Girls Aloud's most famous gal finally unveils her long-awaited solo album - but hold the fanfare. '3 Words' may have Black Eyed Peas's overseeing several of its songs, but there's a surprising lack of oomph, quality and diversity here. A disappointment.

With her fingers in so many extracurricular pies, it's almost easy to forget that Cheryl Cole hasn't always been a solo singer. Sidestepping her Girls Aloud duties, the glam Newcastle lass has come a long way since she herself was a contestant on 'Popstars: The Rivals' in 2002; with her fellow Girls, she's been a purveyor of some of the best pop tunes of the decade.

Unsurprisingly, then, she's the first member of the group to go solo. Having previously featured on's single 'Heartbreaker', the Black Eyed Peas man returns the favour on Cole's '3 Words', supplying vocals and producing three songs here (rising UK r'n'b star Taio Cruz also guests).

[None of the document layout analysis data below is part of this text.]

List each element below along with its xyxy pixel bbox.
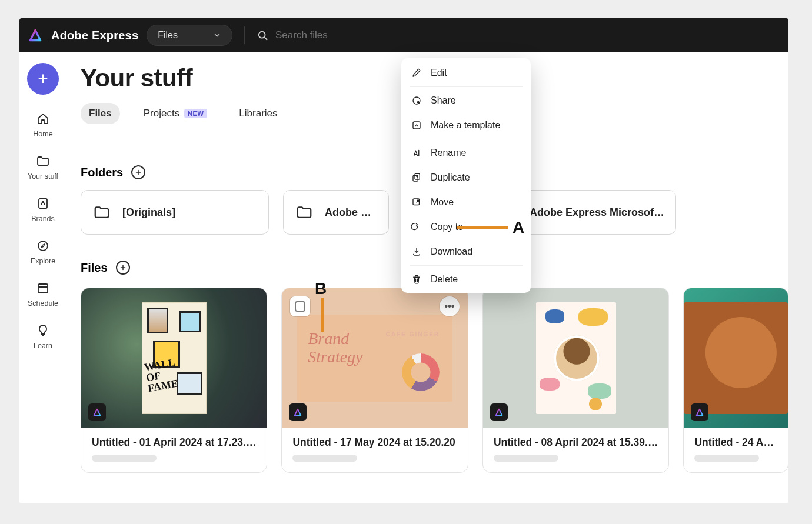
share-icon — [411, 95, 422, 106]
svg-point-8 — [416, 124, 417, 125]
file-title: Untitled - 01 April 2024 at 17.23.30 — [92, 436, 256, 449]
menu-item-label: Edit — [431, 68, 447, 78]
duplicate-icon — [411, 172, 422, 183]
scope-selector-label: Files — [158, 30, 178, 41]
menu-item-move[interactable]: Move — [401, 190, 531, 215]
thumbnail-text: BrandStrategy — [308, 330, 362, 366]
sidebar: + Home Your stuff Brands — [19, 52, 66, 503]
folder-name: [Originals] — [122, 206, 175, 219]
sidebar-item-label: Home — [33, 130, 52, 138]
more-options-button[interactable]: ••• — [440, 296, 460, 316]
file-card[interactable]: WALLOFFAME Untitled - 01 April 2024 at 1… — [81, 288, 267, 473]
menu-item-download[interactable]: Download — [401, 239, 531, 264]
tab-label: Files — [89, 108, 112, 119]
new-button[interactable]: + — [27, 63, 59, 95]
sidebar-item-your-stuff[interactable]: Your stuff — [22, 149, 64, 185]
rename-icon — [411, 147, 422, 159]
search — [257, 29, 417, 41]
section-title: Files — [81, 261, 108, 275]
menu-item-label: Share — [431, 95, 456, 106]
copy-to-icon — [411, 221, 422, 233]
home-icon — [35, 111, 51, 126]
sidebar-item-schedule[interactable]: Schedule — [22, 276, 64, 312]
sidebar-item-learn[interactable]: Learn — [22, 318, 64, 355]
annotation-label-b: B — [315, 279, 327, 298]
download-icon — [411, 246, 422, 258]
svg-rect-1 — [39, 199, 47, 208]
menu-item-label: Make a template — [431, 120, 500, 131]
file-thumbnail: WALLOFFAME — [81, 288, 267, 428]
add-file-button[interactable] — [116, 261, 130, 275]
folder-card[interactable]: [Originals] — [81, 190, 269, 235]
file-title: Untitled - 17 May 2024 at 15.20.20 — [292, 436, 457, 449]
file-subtitle-skeleton — [494, 455, 558, 462]
more-horizontal-icon: ••• — [445, 301, 455, 312]
adobe-express-badge-icon — [88, 403, 106, 421]
sidebar-item-label: Learn — [34, 342, 52, 350]
add-folder-button[interactable] — [131, 165, 145, 179]
tab-libraries[interactable]: Libraries — [231, 103, 285, 124]
annotation-label-a: A — [513, 218, 524, 237]
search-input[interactable] — [275, 29, 417, 41]
donut-chart-icon — [402, 353, 440, 391]
file-thumbnail — [483, 288, 668, 428]
menu-item-share[interactable]: Share — [401, 88, 531, 113]
menu-item-edit[interactable]: Edit — [401, 61, 531, 85]
file-thumbnail: BrandStrategy CAFE GINGER ••• — [282, 288, 467, 428]
lightbulb-icon — [35, 323, 51, 338]
adobe-express-logo-icon — [28, 28, 43, 43]
svg-point-2 — [42, 201, 44, 202]
file-subtitle-skeleton — [694, 455, 759, 462]
folder-icon — [294, 203, 314, 221]
menu-item-rename[interactable]: Rename — [401, 141, 531, 165]
svg-point-6 — [417, 101, 419, 103]
folder-name: Adobe Express Microsoft E... — [530, 206, 665, 219]
section-title: Folders — [81, 166, 123, 179]
sidebar-item-home[interactable]: Home — [22, 106, 64, 143]
folder-icon — [92, 203, 112, 221]
file-card[interactable]: Untitled - 08 April 2024 at 15.39.13 — [482, 288, 669, 473]
tab-projects[interactable]: Projects NEW — [135, 103, 216, 124]
new-badge: NEW — [184, 109, 207, 118]
select-checkbox[interactable] — [290, 296, 310, 316]
adobe-express-badge-icon — [691, 403, 708, 421]
template-icon — [411, 119, 422, 131]
file-thumbnail — [684, 288, 788, 428]
sidebar-item-brands[interactable]: Brands — [22, 191, 64, 228]
plus-icon — [135, 169, 142, 176]
tab-label: Libraries — [239, 108, 277, 119]
move-icon — [411, 196, 422, 208]
file-title: Untitled - 08 April 2024 at 15.39.13 — [494, 436, 658, 449]
app-frame: Adobe Express Files + Home — [19, 18, 788, 503]
sidebar-item-label: Schedule — [28, 299, 58, 308]
thumbnail-text: CAFE GINGER — [386, 331, 440, 338]
sidebar-item-label: Brands — [31, 215, 55, 223]
top-bar: Adobe Express Files — [19, 18, 788, 52]
file-subtitle-skeleton — [92, 455, 157, 462]
menu-item-make-template[interactable]: Make a template — [401, 113, 531, 138]
adobe-express-badge-icon — [490, 403, 508, 421]
menu-item-duplicate[interactable]: Duplicate — [401, 165, 531, 190]
file-card[interactable]: Untitled - 24 April 2 — [683, 288, 788, 473]
sidebar-item-explore[interactable]: Explore — [22, 233, 64, 270]
tab-files[interactable]: Files — [81, 103, 120, 124]
brand-icon — [35, 196, 51, 211]
pencil-icon — [411, 67, 422, 79]
menu-separator — [410, 86, 523, 87]
calendar-icon — [35, 281, 51, 296]
folder-name: Adobe Expre — [325, 206, 378, 219]
plus-icon — [119, 264, 127, 271]
menu-separator — [410, 265, 523, 266]
menu-item-label: Delete — [431, 274, 458, 285]
tab-label: Projects — [144, 108, 179, 119]
menu-separator — [410, 139, 523, 139]
scope-selector[interactable]: Files — [147, 25, 232, 46]
brand-title: Adobe Express — [51, 29, 138, 42]
chevron-down-icon — [213, 31, 221, 39]
divider — [244, 26, 245, 44]
folder-card[interactable]: Adobe Expre — [283, 190, 389, 235]
menu-item-label: Move — [431, 197, 454, 208]
file-card[interactable]: BrandStrategy CAFE GINGER ••• — [281, 288, 468, 473]
menu-item-label: Rename — [431, 148, 466, 158]
menu-item-delete[interactable]: Delete — [401, 267, 531, 292]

Despite having a high-profile producer take her under his wing, though, '3 Words' simply isn't up to scratch for a star of Cole's stature. It's difficult to succumb to the majority of these songs because they're lacking in charm, diversity and quality. The title track opens the album and is representative of the other nine songs; Cole's voice is fine, but the song itself sounds disjointed and unsure of whether it wants to be a pop tune or a Tiesto remix. Ditto for the weak 'Heaven' and the bland 'Make Me Cry'; the former could be by any number of similar artists, the latter's tone far too samey to make a lasting impression.

It's not a complete failure, though: lead single 'Fight for this Love' is almost exasperatingly catchy and one of the few numbers with the 'replay' factor, while 'Happy Hour' uses the same sort of streetwise sashay purloined by Estelle. On the whole, though, you have to wonder whether Cheryl Cole is ready for a solo career - it may only be her debut, but there's a definite lack of identity stamped on it. 3 words? 'Try again, luv'?